Yeah. The new versions of the vaccine are being designed to protect against the latest, more transmissible variants of coronavirus. The Biden administration is trying to make them available as early as September.

FADEL: NPR health correspondent Rob Stein joins us now. Good morning, Rob.

ROB STEIN, BYLINE: Good morning, Leila.

FADEL: OK. So we were expecting the administration to announce people under age 50 could start getting that second booster. But now that's up in the air. Why?

STEIN: That's right. This is all about trying to balance protecting people this summer with keeping people safe next winter, when the country will probably get hit by another surge. The problem we're having is the immunity that lots of people have gotten from getting vaccinated or infected has been wearing off. And the most contagious version of the virus to come along yet, the omicron subvariant called BA.5, is making people even more vulnerable.

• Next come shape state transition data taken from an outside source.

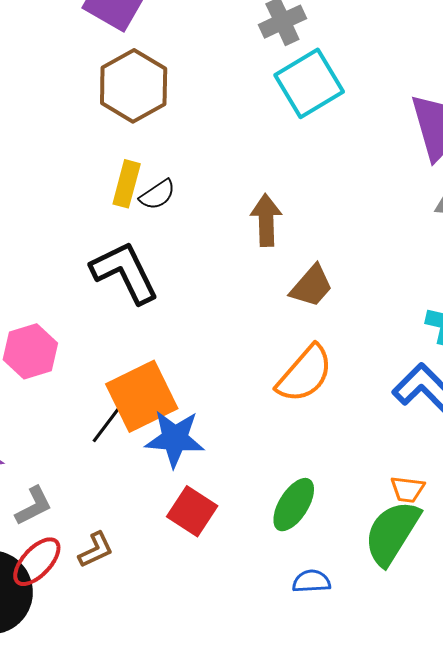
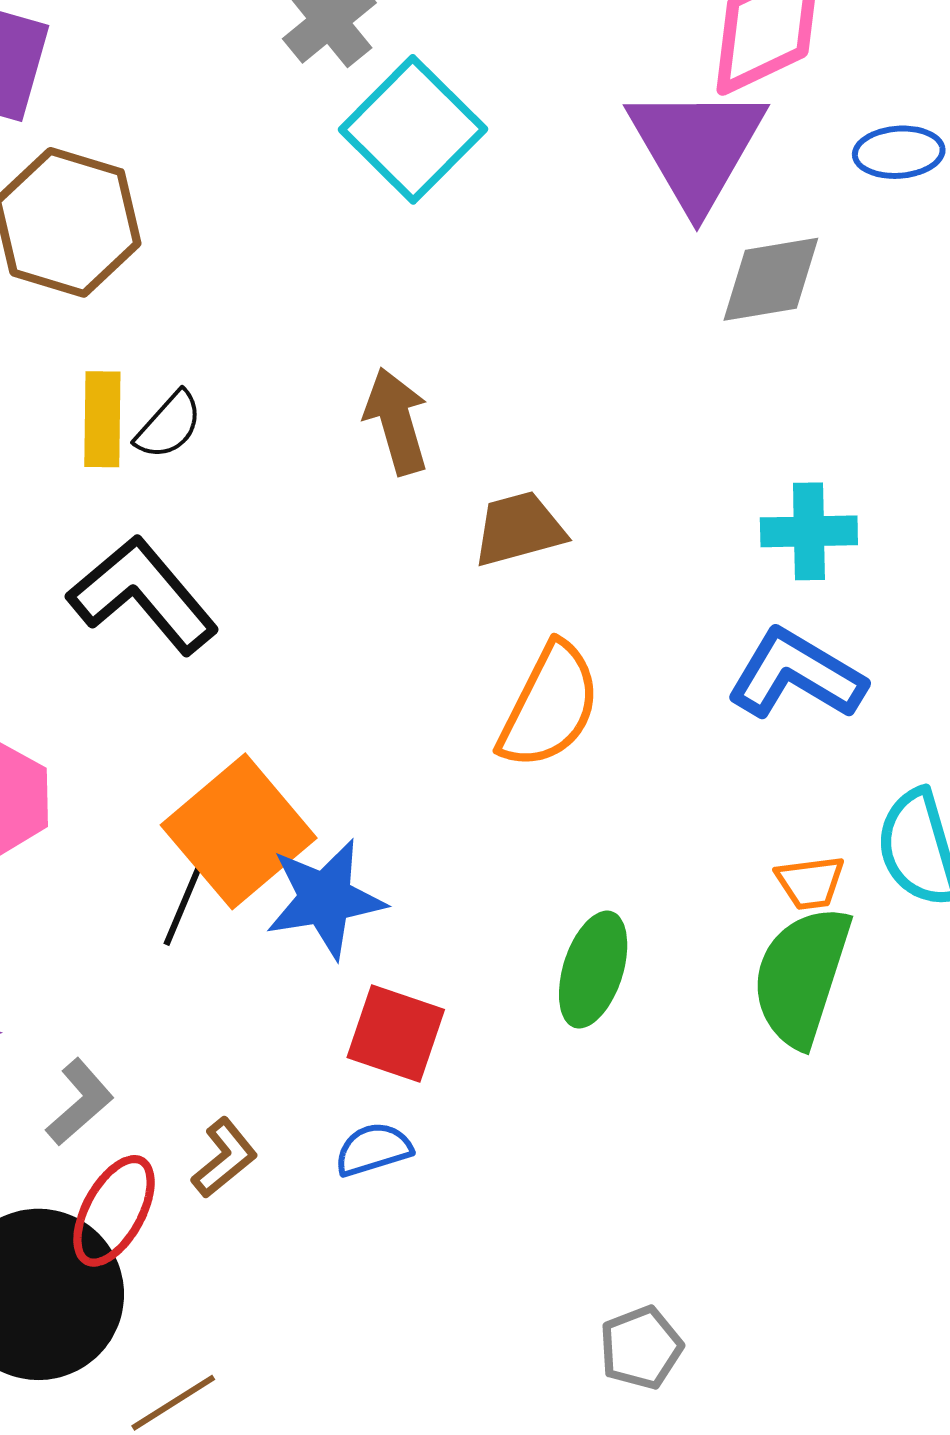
brown trapezoid: (311, 286) -> (519, 529), turned -132
blue semicircle: (311, 581) -> (373, 1149), moved

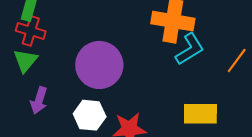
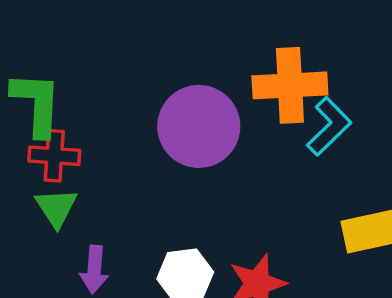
purple circle: (99, 65) -> (199, 126), moved

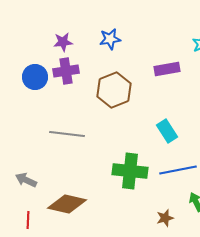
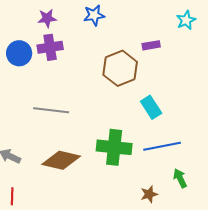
purple rectangle: (167, 69) -> (151, 45), size x0.7
brown hexagon: (114, 90) -> (120, 68), moved
brown diamond: (67, 204) -> (61, 160), moved

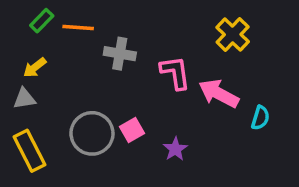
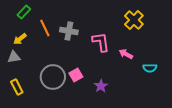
orange line: (78, 28) -> (45, 28), moved, turned 60
pink arrow: (219, 94) -> (126, 54), size x0.6
cyan semicircle: (260, 118) -> (150, 68), turned 72
yellow rectangle: (30, 151) -> (17, 87), size x0.7

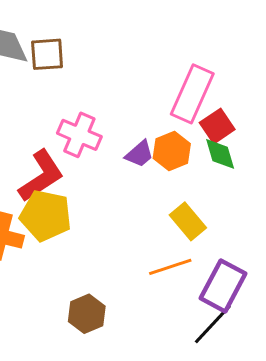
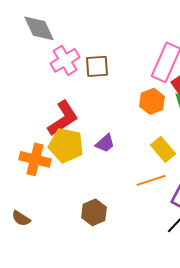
brown square: (47, 54) -> (97, 66), moved
pink cross: (79, 135) -> (65, 60), moved, turned 36
purple trapezoid: (139, 154) -> (105, 143), moved

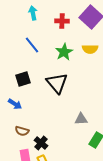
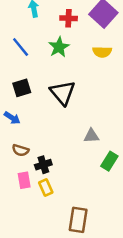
blue line: (32, 45) -> (21, 47), moved
green star: (64, 52) -> (59, 47), moved
black cross: (41, 143) -> (43, 165), turned 32

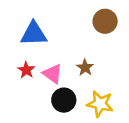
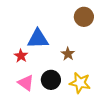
blue triangle: (34, 34) -> (38, 39), moved
pink triangle: (53, 74) -> (26, 83), moved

So COVID is starting to become more serious than something like the cold or the flu again for more people. And most people younger than 50 aren't eligible for fourth shots, second boosters, to protect themselves. But here's the rub. Letting more people get boosted with the original vaccine now may kind of mess up plans to boost people with updated, hopefully more protective vaccines in the fall to blunt the toll of the winter surge.

FADEL: So what's the new strategy?

STEIN: Well, the administration is thinking of shifting the focus to the next generation of boosters. Moderna and Pfizer and BioNTech were already scrambling to comply with the Food and Drug Administration's request to get new, hopefully more powerful boosters that target both the original strain of the virus and BA.5 ready by October or November. Now a federal official who's familiar with the matter but not authorized to talk about it publicly tells NPR that the FDA is trying to get the companies to make those shots available even sooner, possibly as soon as September. If that's possible, the FDA would skip opening up fourth shots of the original vaccines this summer and just wait for the new double-barreled omicron vaccines in the fall.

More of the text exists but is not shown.